**TASK ITEM:** When you reach the line containing "حياة الجزائريين.. بن الواقع وسرديات السلطة" in the entries below, begin reproducing lines exactly, and stop once the line containing "Газовые рампы Baltur" is done.

╔══

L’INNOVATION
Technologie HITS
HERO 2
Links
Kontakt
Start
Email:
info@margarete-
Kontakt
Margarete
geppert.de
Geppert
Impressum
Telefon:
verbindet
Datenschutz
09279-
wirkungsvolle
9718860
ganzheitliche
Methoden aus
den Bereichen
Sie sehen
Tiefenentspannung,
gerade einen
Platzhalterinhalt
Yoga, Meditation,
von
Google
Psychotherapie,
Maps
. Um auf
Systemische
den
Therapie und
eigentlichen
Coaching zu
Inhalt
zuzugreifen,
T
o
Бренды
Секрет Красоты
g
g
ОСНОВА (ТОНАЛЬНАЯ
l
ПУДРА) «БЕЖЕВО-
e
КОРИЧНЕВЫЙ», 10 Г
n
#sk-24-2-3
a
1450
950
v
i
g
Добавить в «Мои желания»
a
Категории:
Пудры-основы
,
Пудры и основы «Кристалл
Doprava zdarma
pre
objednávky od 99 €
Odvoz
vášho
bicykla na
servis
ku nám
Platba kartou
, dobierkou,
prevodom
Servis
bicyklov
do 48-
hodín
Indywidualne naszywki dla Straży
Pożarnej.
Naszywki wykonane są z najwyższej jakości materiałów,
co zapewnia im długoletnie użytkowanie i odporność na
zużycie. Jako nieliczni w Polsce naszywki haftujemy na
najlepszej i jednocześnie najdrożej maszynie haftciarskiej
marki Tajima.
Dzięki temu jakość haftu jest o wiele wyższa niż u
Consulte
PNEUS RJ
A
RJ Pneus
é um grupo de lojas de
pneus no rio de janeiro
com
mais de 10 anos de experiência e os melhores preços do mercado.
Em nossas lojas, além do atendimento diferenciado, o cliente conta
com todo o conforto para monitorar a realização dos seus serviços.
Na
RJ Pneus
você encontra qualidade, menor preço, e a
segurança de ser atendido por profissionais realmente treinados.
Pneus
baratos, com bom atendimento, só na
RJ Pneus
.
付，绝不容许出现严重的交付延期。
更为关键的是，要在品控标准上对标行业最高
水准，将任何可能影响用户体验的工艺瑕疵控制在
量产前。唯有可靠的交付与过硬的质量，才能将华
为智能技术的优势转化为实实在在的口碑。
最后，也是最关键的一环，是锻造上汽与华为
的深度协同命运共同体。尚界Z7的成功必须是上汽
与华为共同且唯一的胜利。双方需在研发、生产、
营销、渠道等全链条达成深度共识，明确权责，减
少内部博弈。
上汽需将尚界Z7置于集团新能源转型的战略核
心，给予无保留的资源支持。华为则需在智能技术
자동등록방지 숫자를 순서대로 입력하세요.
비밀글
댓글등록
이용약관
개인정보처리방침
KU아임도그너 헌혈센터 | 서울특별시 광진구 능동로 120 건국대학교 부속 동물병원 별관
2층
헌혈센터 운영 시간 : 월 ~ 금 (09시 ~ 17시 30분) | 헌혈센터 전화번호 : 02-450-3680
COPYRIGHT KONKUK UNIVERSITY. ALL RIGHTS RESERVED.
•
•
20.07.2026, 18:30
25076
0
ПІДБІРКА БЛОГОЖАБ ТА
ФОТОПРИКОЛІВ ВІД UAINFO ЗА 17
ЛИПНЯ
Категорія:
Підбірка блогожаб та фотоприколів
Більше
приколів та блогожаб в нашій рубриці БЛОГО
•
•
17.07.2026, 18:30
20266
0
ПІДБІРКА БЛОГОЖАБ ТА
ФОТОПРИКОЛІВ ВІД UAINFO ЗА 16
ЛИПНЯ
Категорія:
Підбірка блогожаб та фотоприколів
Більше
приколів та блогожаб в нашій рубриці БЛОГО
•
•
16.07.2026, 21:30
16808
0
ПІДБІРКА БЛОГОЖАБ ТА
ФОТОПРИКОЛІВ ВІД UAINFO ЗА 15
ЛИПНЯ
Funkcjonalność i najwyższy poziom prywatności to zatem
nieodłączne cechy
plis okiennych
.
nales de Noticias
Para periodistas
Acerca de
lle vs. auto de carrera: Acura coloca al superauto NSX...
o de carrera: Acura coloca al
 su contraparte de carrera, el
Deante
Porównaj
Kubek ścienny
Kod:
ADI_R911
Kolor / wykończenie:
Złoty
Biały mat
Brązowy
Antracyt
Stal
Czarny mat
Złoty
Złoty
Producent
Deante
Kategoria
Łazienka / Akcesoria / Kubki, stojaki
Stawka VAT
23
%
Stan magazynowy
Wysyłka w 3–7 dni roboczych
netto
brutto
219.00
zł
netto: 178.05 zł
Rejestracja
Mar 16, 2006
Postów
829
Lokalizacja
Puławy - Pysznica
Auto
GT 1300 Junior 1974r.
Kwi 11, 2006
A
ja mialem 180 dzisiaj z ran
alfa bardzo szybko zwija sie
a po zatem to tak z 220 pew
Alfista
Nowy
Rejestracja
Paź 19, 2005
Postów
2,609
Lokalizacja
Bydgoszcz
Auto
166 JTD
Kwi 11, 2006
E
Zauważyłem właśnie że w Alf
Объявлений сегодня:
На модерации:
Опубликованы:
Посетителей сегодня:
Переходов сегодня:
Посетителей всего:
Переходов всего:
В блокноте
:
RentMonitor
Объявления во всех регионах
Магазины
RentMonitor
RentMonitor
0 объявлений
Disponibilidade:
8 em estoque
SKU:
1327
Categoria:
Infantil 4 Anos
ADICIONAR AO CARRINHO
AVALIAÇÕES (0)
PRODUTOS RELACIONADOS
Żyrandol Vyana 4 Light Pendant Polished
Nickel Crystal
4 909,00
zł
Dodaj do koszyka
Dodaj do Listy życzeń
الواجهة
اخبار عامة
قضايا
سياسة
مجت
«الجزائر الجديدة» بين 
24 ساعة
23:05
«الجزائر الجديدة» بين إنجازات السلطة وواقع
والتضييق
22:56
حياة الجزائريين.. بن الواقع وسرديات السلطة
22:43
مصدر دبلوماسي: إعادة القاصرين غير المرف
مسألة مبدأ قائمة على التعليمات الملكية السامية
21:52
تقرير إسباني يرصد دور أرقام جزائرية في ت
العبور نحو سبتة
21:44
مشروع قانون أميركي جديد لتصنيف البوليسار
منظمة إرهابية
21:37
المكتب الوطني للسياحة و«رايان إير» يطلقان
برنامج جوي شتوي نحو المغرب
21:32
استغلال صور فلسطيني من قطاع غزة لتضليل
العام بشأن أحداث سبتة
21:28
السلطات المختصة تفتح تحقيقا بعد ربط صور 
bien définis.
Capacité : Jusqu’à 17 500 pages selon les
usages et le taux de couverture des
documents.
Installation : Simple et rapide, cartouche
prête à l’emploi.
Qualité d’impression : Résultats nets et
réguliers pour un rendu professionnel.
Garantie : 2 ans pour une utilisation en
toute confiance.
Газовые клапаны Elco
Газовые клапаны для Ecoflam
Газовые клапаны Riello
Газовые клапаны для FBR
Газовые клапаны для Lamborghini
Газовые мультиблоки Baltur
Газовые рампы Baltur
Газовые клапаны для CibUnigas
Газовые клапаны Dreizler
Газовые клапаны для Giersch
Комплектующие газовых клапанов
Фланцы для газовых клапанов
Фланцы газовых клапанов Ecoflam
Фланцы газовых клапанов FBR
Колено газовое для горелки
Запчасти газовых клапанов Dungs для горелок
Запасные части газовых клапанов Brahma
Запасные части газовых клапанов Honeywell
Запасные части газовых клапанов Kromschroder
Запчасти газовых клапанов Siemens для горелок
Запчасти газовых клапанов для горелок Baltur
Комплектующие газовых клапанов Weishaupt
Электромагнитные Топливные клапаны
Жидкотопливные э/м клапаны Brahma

╚══

**OUTPUT FOR THIS EXERCISE:**
حياة الجزائريين.. بن الواقع وسرديات السلطة
22:43
مصدر دبلوماسي: إعادة القاصرين غير المرف
مسألة مبدأ قائمة على التعليمات الملكية السامية
21:52
تقرير إسباني يرصد دور أرقام جزائرية في ت
العبور نحو سبتة
21:44
مشروع قانون أميركي جديد لتصنيف البوليسار
منظمة إرهابية
21:37
المكتب الوطني للسياحة و«رايان إير» يطلقان
برنامج جوي شتوي نحو المغرب
21:32
استغلال صور فلسطيني من قطاع غزة لتضليل
العام بشأن أحداث سبتة
21:28
السلطات المختصة تفتح تحقيقا بعد ربط صور 
bien définis.
Capacité : Jusqu’à 17 500 pages selon les
usages et le taux de couverture des
documents.
Installation : Simple et rapide, cartouche
prête à l’emploi.
Qualité d’impression : Résultats nets et
réguliers pour un rendu professionnel.
Garantie : 2 ans pour une utilisation en
toute confiance.
Газовые клапаны Elco
Газовые клапаны для Ecoflam
Газовые клапаны Riello
Газовые клапаны для FBR
Газовые клапаны для Lamborghini
Газовые мультиблоки Baltur
Газовые рампы Baltur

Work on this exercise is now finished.